It is a welcome gesture on the part of the Metro Rail that the portrait of the Seventh Nizam adorns the pillar of the Metro Rail at Begumpet. The erstwhile Nizam State was the biggest among more than 500 princely states in the British regime. The state had its own currency, railway and postal system. Mir Osman Ali Khan, the seventh Nizam made a history by taking up a number of welfare measures for his people. On the partition, the British government gave freedom to the states to either join the Indian government or Pakistan. The Nizam’s government was in negotiation with the government of India, but the then Union Home Minister Sardar Vallabhbhai Patel hastily ordered police action and the Nizam of Hyderabad surrendered on 17 September, 1948. Thus the Nizam State merged with the Indian Union.
The BJP raised hue and cry that during the Nizam’s rule the majority population of Hindus was subjected to harassment. It is a false allegation to damage the secular image of the Nizam who always treated Hindus and Muslims as his two eyes. If there was an iota of truth in these charges, how the government of India made him Raj Parmukh the governor and he remained in the post for five years.
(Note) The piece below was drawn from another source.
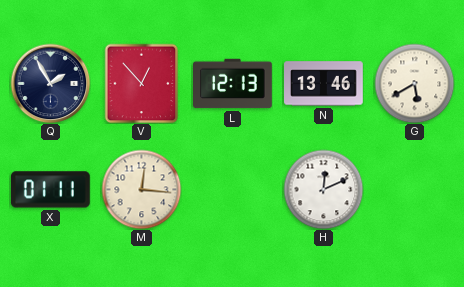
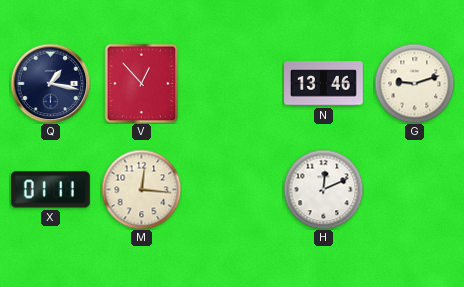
Q: 1:55 -> 1:17
L: 12:13 -> none
G: 5:40 -> 9:12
It is an irony that his services have been forgotten by the government of Andhra Pradesh. It is one of many injustices meted out to the capital of the state Hyderabad. However, the Telangana Chief Minister K Chandrasekhar Rao during his struggle for the separate state, heaped a lot of praise on the ruler of State. Now everyone should welcome the gesture on the part of the Metro Rail for putting his portrait on the pillar.